• Task to complete: What follows is a set of entries. Give them again exactly, without the pictures.

[[ Record excerpts open ]]

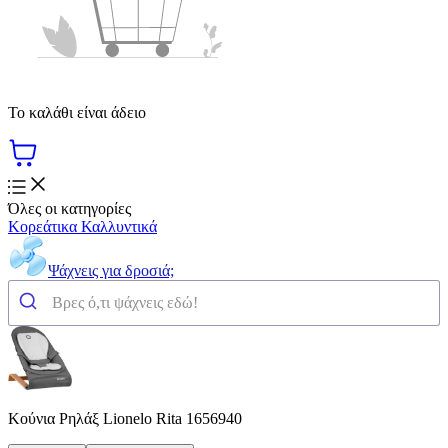
Το καλάθι είναι άδειο
Όλες οι κατηγορίες
Κορεάτικα Καλλυντικά
Ψάχνεις για δροσιά;
Κούνια Ρηλάξ Lionelo Rita 1656940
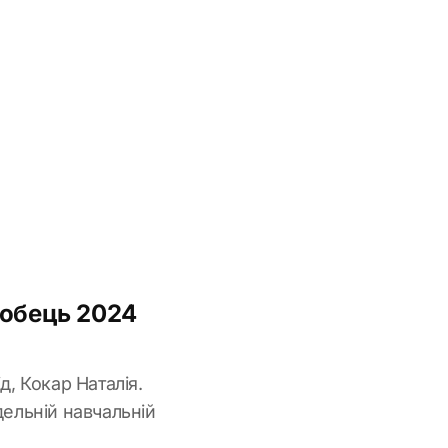
робець 2024
д, Кокар Наталія.
дельній навчальній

[[ Record excerpts closed ]]

• Answer to this exercise:
Το καλάθι είναι άδειο
Όλες οι κατηγορίες
Κορεάτικα Καλλυντικά
Ψάχνεις για δροσιά;
Κούνια Ρηλάξ Lionelo Rita 1656940
робець 2024
д, Кокар Наталія.
дельній навчальній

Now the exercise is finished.